Title VII of the Civil Rights Act of 1964, as amended, 42 U.S.C. § 2000e and the Connecticut Fair Employment Practices Act, Connecticut General Statutes § 46a-60 prohibit sexual harassment in the workplace. Sexual harassment is defined as “unwelcome sexual advances, requests for sexual favors, and other verbal or physical conduct of a sexual nature” that is made a term or condition of employment or that is used a basis for employment decisions.
This type of sexual harassment is commonly referred to as quid pro quo harassment. When such conduct has the purpose or effect of unreasonably interfering with an individual’s work performance or creating an intimidating, hostile or offensive working environment, such claims are referred to as hostile environment claims.
When an employee suffers a “tangible employment action” such as being denied employment, or being fired, suspended or demoted based on a refusal to submit to sexual harassment at the hands of a supervisor the employer is strictly liable for the harm caused by this action.

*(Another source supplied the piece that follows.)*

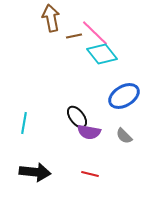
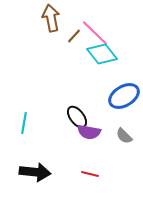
brown line: rotated 35 degrees counterclockwise
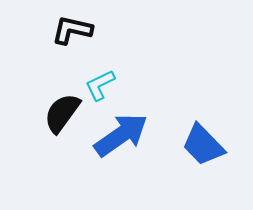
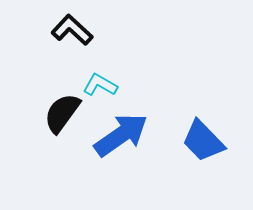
black L-shape: rotated 30 degrees clockwise
cyan L-shape: rotated 56 degrees clockwise
blue trapezoid: moved 4 px up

On the other hand, hostile environment claims arise when the workplace is permeated with discriminatory intimidation, ridicule, and insult based on sex that is sufficiently severe or pervasive to alter the conditions of the victim’s employment and create an abusive working environment.
Hostile environment claims are subject to an affirmative defense by the employer when the conduct is alleged to have been engaged in by a co-worker and the employer has established a mechanism for promptly responding to complaints of sexual harassment in the workplace.